O menino respirou então profundamente. Parecia que tinha acabado de sair de um mergulho. Encheu os pulmões de ar e soltou, de uma só vez:
- Hey, Santa, what the fuck!?!
Não, não era um menino americano. Tampouco falava inglês. Mas, talvez a expressão ficasse melhor nessa língua. Convenhamos "Porra, Papai Noel, que merda é essa?" não fica bem num texto natalino. O caso é que o menino soltou uma frase meio medonha e o Santa/Noel não fez outra coisa a não ser rir. Sim, senhoras e senhores, ele existe e faz "Ho, ho, ho!". Pelo menos enquanto, no Brasil, não for também proibido.
O menino então, pediu desculpas e foi em direção ao velhinho. O gordinho pensou que o menino viesse em sua direção para abraçá-lo. Não foi o que aconteceu. O menino foi direto para a sua barba. Puxou com força. Não saía. Então o menino examinou a roupa. Não era aquele cetim barato e brilhoso. Era um tecido que não tinha uma única cor. Se de longe a gente o enxerga vermelho, de perto ele é multicor. Quando a gente toca saem raios. Ao toque, o tecido nos acaricia, nos convida.
O menino se assusta. Afasta-se. Seu coração bate forte. Lágrimas ameaçam rolar. O Sr. Santa/Noel sorri. Ele parece não ter sido criado para outra coisa. Ele olha o menino e sorri. Pronto. Simples assim. O menino respira fundo. Sua cabeça gira em espiral.

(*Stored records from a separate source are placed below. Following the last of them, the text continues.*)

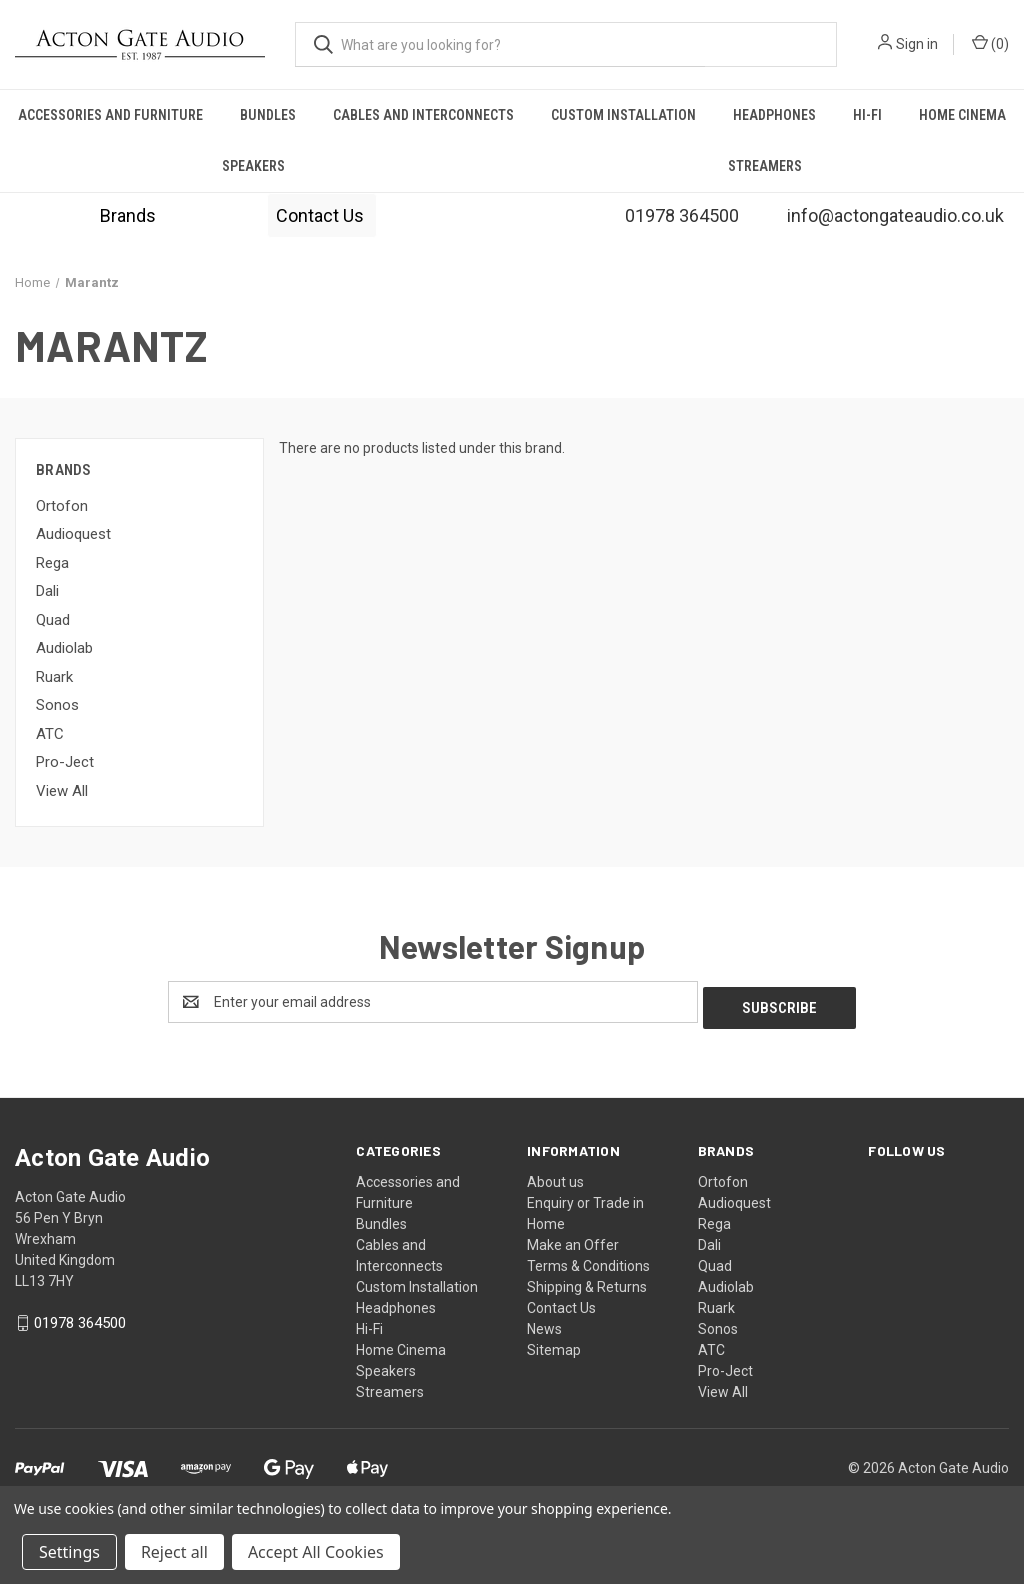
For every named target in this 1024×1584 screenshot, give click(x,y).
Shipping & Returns (587, 1281)
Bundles (268, 115)
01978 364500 (80, 1318)
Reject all (174, 1552)
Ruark (54, 677)
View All (62, 791)
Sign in (917, 44)
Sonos (57, 705)
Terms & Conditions (588, 1260)
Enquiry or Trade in (585, 1197)
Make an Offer (573, 1239)
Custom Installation (623, 115)
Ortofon (62, 506)
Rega (52, 563)
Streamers (765, 166)
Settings (69, 1552)
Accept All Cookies (316, 1552)
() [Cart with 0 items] (990, 43)
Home (546, 1218)
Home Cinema (401, 1344)
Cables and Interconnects (423, 115)
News (544, 1323)
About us (555, 1176)
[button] (128, 215)
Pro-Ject (65, 762)
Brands (128, 215)
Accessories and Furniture (110, 115)
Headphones (774, 115)
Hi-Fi (867, 115)
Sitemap (554, 1344)
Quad (53, 620)
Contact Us (322, 215)
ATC (50, 734)
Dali (47, 591)
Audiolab (64, 648)
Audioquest (73, 534)
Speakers (253, 166)
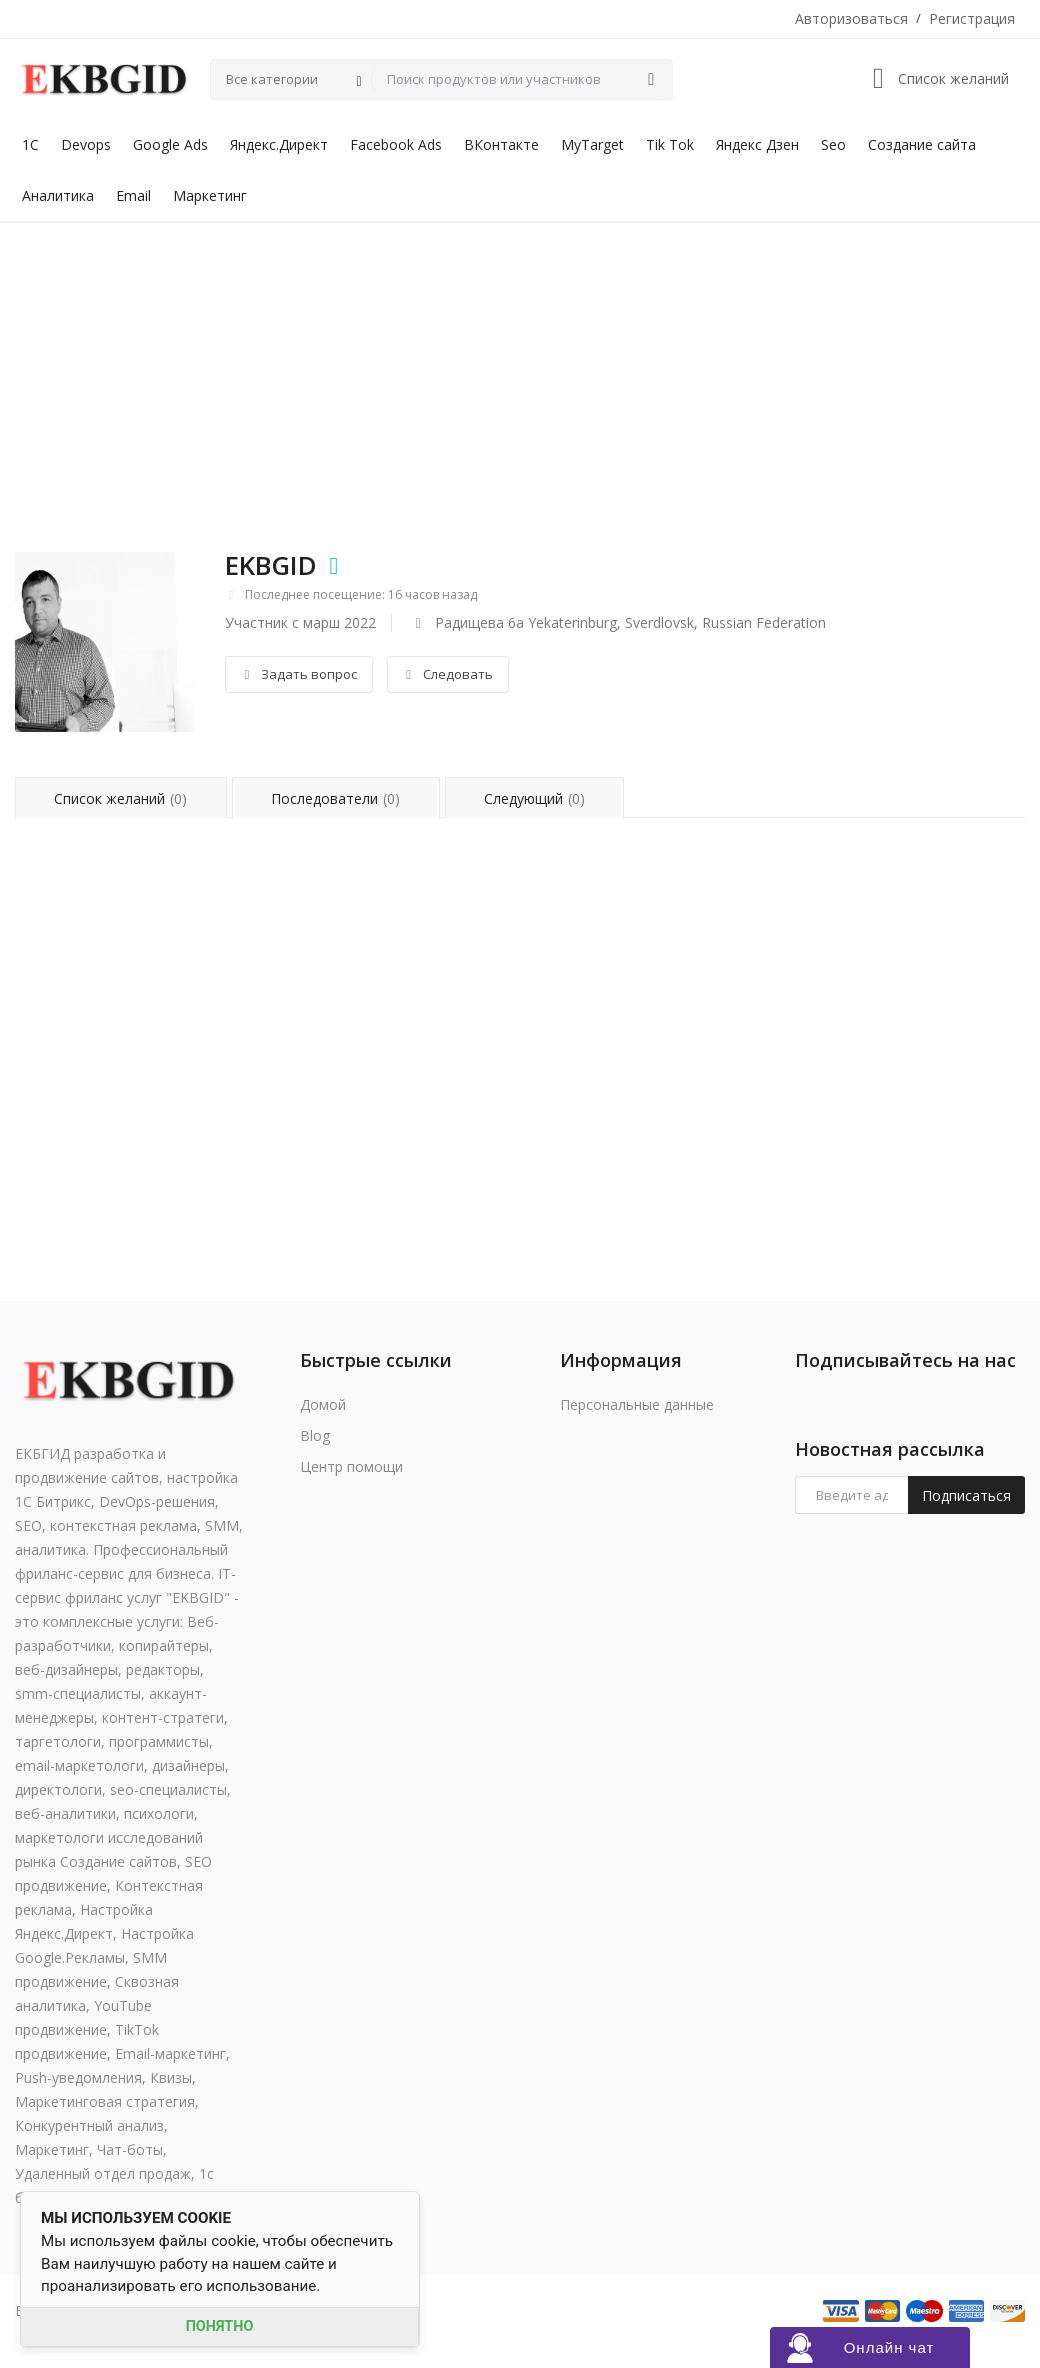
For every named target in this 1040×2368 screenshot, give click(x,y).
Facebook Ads (396, 144)
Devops (86, 144)
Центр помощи (351, 1466)
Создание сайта (922, 144)
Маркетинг (210, 195)
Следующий (534, 798)
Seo (833, 144)
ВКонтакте (501, 144)
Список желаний (120, 798)
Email (133, 195)
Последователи (335, 798)
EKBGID (271, 565)
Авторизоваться (851, 18)
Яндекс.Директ (279, 144)
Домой (323, 1404)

Ele chora, muito. Mas não é um choro angustiante. É um choro que lava sua alma. Papai Noel então, abre os braços. O menino corre em sua direção e o abraça. O menino soluça e murmura:
- Eu sabia! Eu sabia...
Novamente o tempo parece parar. Aquele abraço dura uns três anos, se formos contar pela passagem normal. O menino chorou dois rios e meio. Papai Noel sorriu, como sempre, enquanto tudo não levou mais do que um minuto. Depois disso, o menino virou as costas e foi saindo, em direção ao seu quarto.
- Espere...
Disse o Papai Noel, ao lado da árvore.
- Já que você me encontrou, vou deixar você escolher seu presente. Pode pedir o que quiser. Eu lhe garanto que vai se realizar.
O menino pensou e disse:
- Eu queria que todo mundo que eu conheço, que foi bom pra mim, que me desejou coisas boas, que fez a coisa certa quando podia... eu queria que todos eles tivessem uma boa vida, uma nova chance...
- E os outros? Os que te magoaram, te mentiram, que não fizeram o que era certo...
- Eles?
- Sim.
- Eu queria que todos eles tivessem uma boa vida, uma nova chance... também!